Hi, I am experimenting with Sentry stack and I am in process of developing a design which can achieve high throughout (ideally 1k rps during spikes). I am fairly new to developing applications at scale and I am skeptical about my approach. So far I plan to use ECS on AWS with Elasticache (for Redis), RDS and a load balanced fleet of EC2 instances on top of which the sentry server and the worker processes would reside on. My question are:
What should be ratio of the webservers to the worker processes if I am planning to handle that throughput?

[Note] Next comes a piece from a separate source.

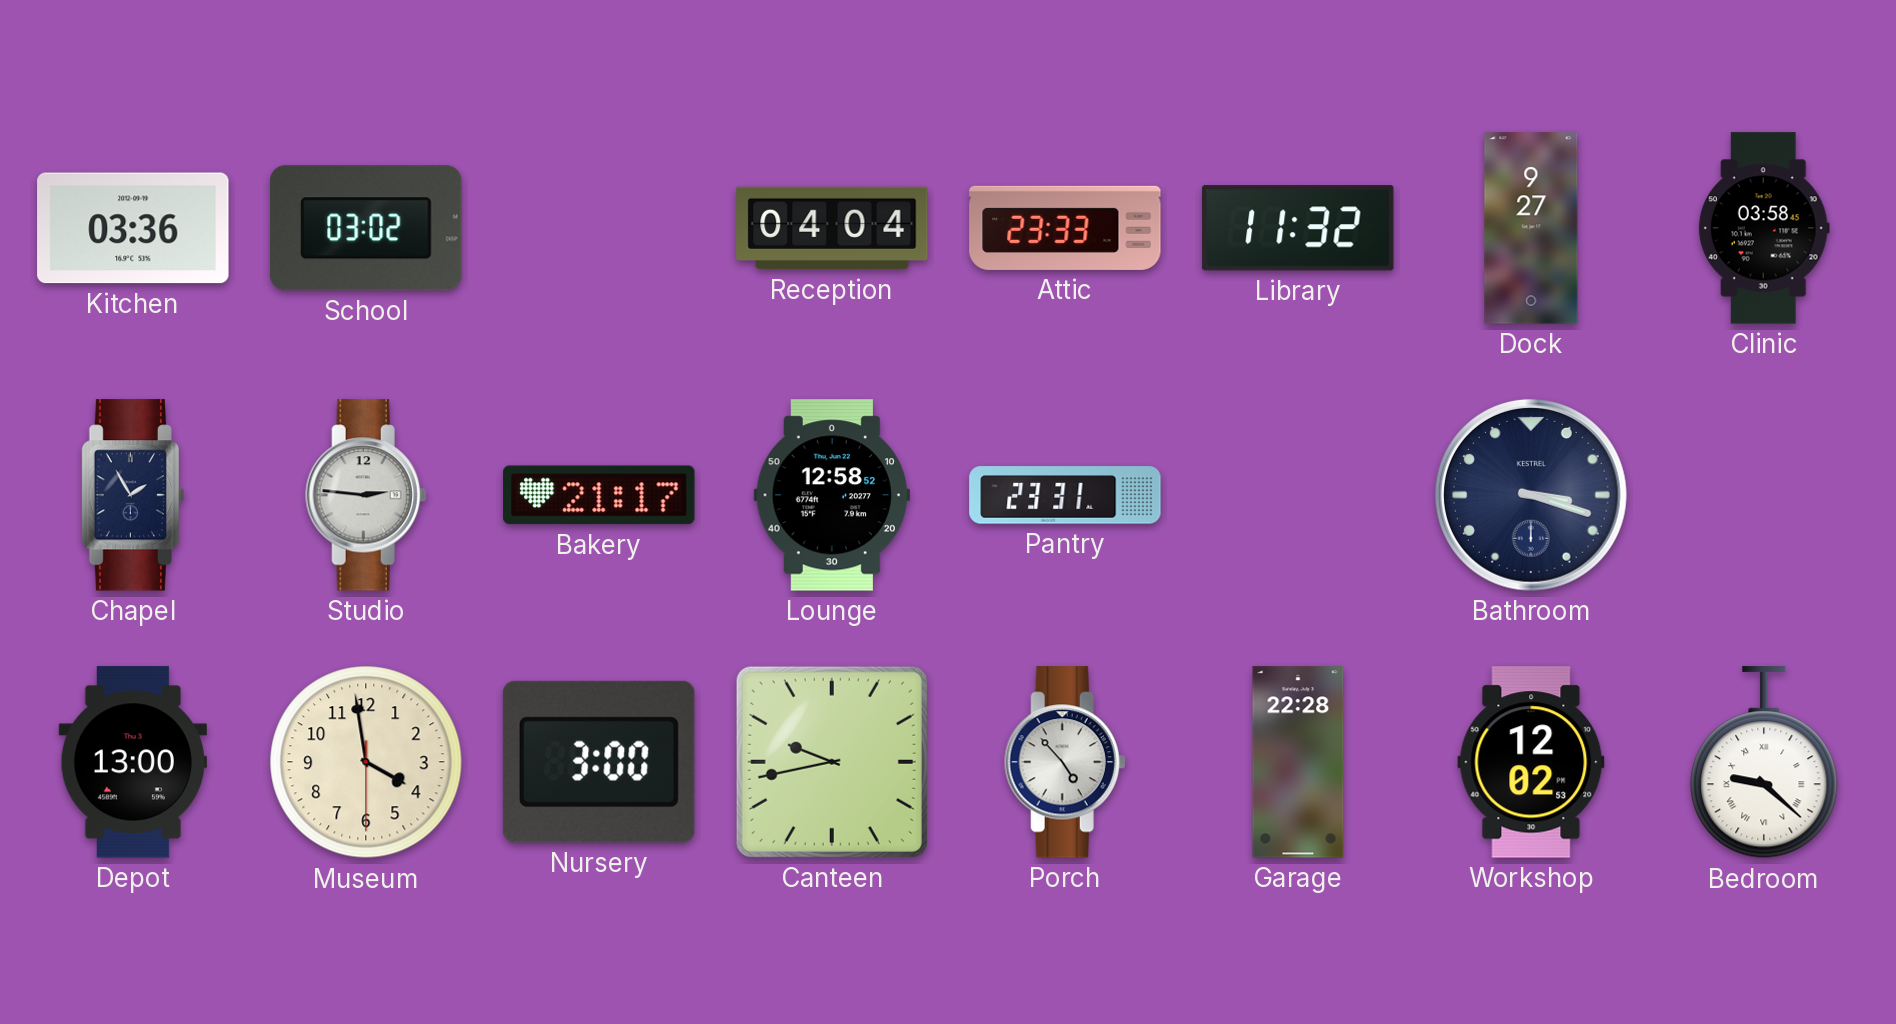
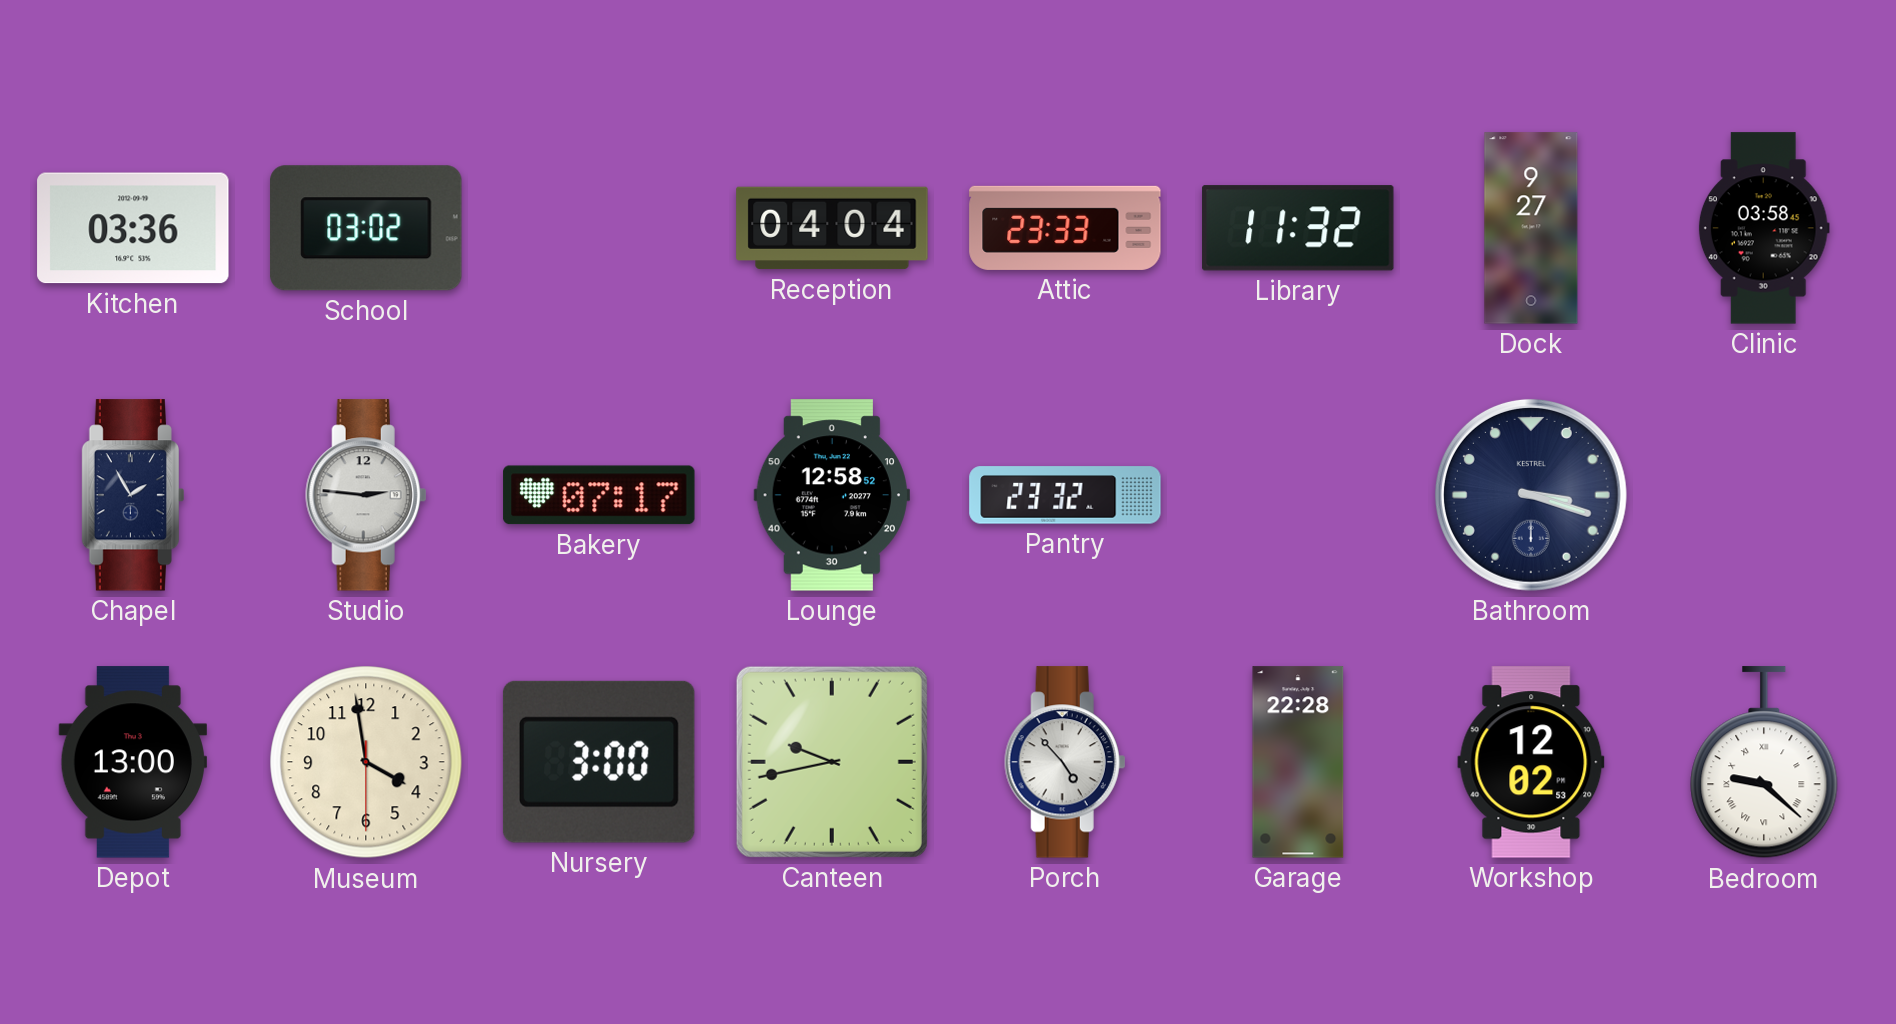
Bakery: 21:17 -> 07:17
Pantry: 23:31 -> 23:32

How many connections do I need to be able to establish with my datastore and database for allowing that level of concurrency? How do I detect if they are the bottleneck?
Is RDS/Elasticache worth using over managing them my self, with performance being the only concern?
How big a fleet would I be needing? Is scaling vertically more beneficial over scaling horizontally?
Should I opt for a caching mechanism like Cyclops over achieving 1k rps just by infrastructure?
Would Kubernetes provide any performance incentive over ECS?
The only endpoint I am going to be using on scale is POST @ /api//store
Sorry if these questions are too broad/simple, I have done a lot of research but I am not able to find answers on my own and it would be great if someone who had create such a system can speak from their experience. Any insights would be very appreciated. Thanks!
Very basic responses below, some of them you can’t answer without data or knowing more, is this a rails/PHP/java/python stack? Also I use hosted sentry not on-premise so can’t comment on those things.
Is RDS/Elasticache worth using over managing them my self, with performance being the only concern?
He’ll no. Until you have experts in each service at massive scale use RDS (aurora, mysql, postgres). We use RDS Aurora (in mysql mode). The performance is great, scaling is simple (usually no change to the app since it’s a read and a write endpoint), backups are done for you (restores are easy), as is master-master cross AZ replication, upgrades, and failovers. Why do the hard work yourself, Amazon use these services themselves for a reason. Same for redis via elasticache, essentially we use it both as a shared rails cache and a shared job queue.
How big a fleet would I be needing? Is scaling vertically more beneficial over scaling horizontally?
Horizontally is almost always better, harder to achieve but definitely better overall. Theres only really souch vertical, there’s lots of horizontal and even multiple ways of going horizontal once you reach each limit.
Should I opt for a caching mechanism like Cyclops over achieving 5k rps just by infrastructure?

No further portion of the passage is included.